The first short run solution is to help the market to cope and not to panic. Most administrative structures can cause panic. Define the timeline and the broad objectives.
What is the impact of the nationwide curfew and partial Nairobi, Mombasa, Kwale and Kilifi lockdown on the economy?
Inter-county trade is halted and Nairobi still carries the largest share of economic activity and contribution to gross domestic produce (GDP), followed by Mombasa.
Most urban poor must work in order to have a meal that day. So a lockdown must come up with interventions for such people.
The CBK estimates that the coronavirus crisis may cut economic growth by nearly half to 3.4 per cent while others have suggested a range of 4.3 per cent to 5.2 per cent. What do you think will be the impact on growth?
It will be difficult to predict the effects of a global persistent negative shock.
At times we need to take cognisance of the initial conditions. The Pandemic found Kenya already speeding downhill for factors that should have been contained.
In that case the pandemic does not halt the declining economic performance but accelerates it downwards. We have to brace ourselves for a protracted recession. Luckily this will also be global.
What scenarios are you watching as an economic indicator for how 2020 will end?
So far, the indicators for 2020 are pretty gloomy. The economic indicators are overshadowed by social ones.
But the true position from the fiscal side, monetary policy side or even growth profile can only be assessed once the pandemic is halted, not only in Kenya but also worldwide. But we may not see the severe economic contraction of the 2000 to 2002.
What are the top three interventions that you think President Kenyatta should make to stop the economy from going into free fall?
The President needs to seek advice from professionals whose interest is positive national and inclusive development. Suppliers and contractors need to be paid to keep them afloat and save jobs.
The IMF Regional Economic Outlook launched in November 2019 had and interesting title; Navigating Uncertainty: government debt to suppliers, contractors and pending bills – to the private sector, stood at 0.6 per cent of GDP.
Because of this, private sector debt to other private sector players stood at 1.2 per cent of GDP.
These two components then are mapped to banking sector non-performing loans (NPLs) to the tune of 0.8 per cent of GDP. Any government in the world would be scared of the consequences.

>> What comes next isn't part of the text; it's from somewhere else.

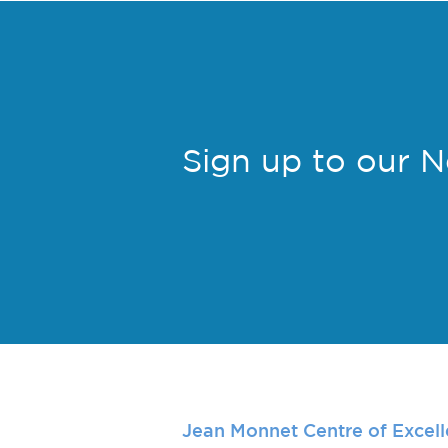
Sign up to our 
Jean Monnet Centre of Excel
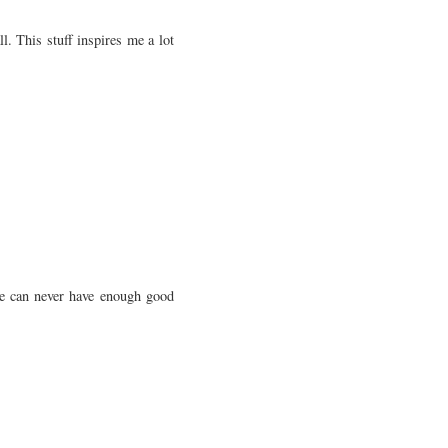
l. This stuff inspires me a lot
one can never have enough good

For the urban poor, interventions should be directed to utilities like water and power, oil, gas and paraffin. Then to essentials like food .
Who will be the beneficiaries of the Corona Economy?
Several sectors will benefit from this pandemic directly and indirectly: the pharmaceutical industry and health care services, online entertainment, online learning, IT solutions, e-commerce, digital banking and retail electronic payments system.
What can we do for our economy going forward?
I continue to advocate domestic policy environment that allows for inclusive market development. The success of our digital space and virtual financial services are such visible examples.
It is time we start developing disruptive solutions to our economy. First, we have to sort out institutional failure that has pushed governance in Kenya to its lowest level.
Second, we must utilise our relative comparative expertise across counties. Revive the agricultural sectors. Third, reform the tax policies – taxation should be an incentive to producers and consumers at the present economic management age.
The success of tax policy and taxation in general will drive the positive fiscal space that we all desire.
Lastly, let us stick selflessly to the Vision 2030. We can make amends along the way due to changing circumstances and dynamics.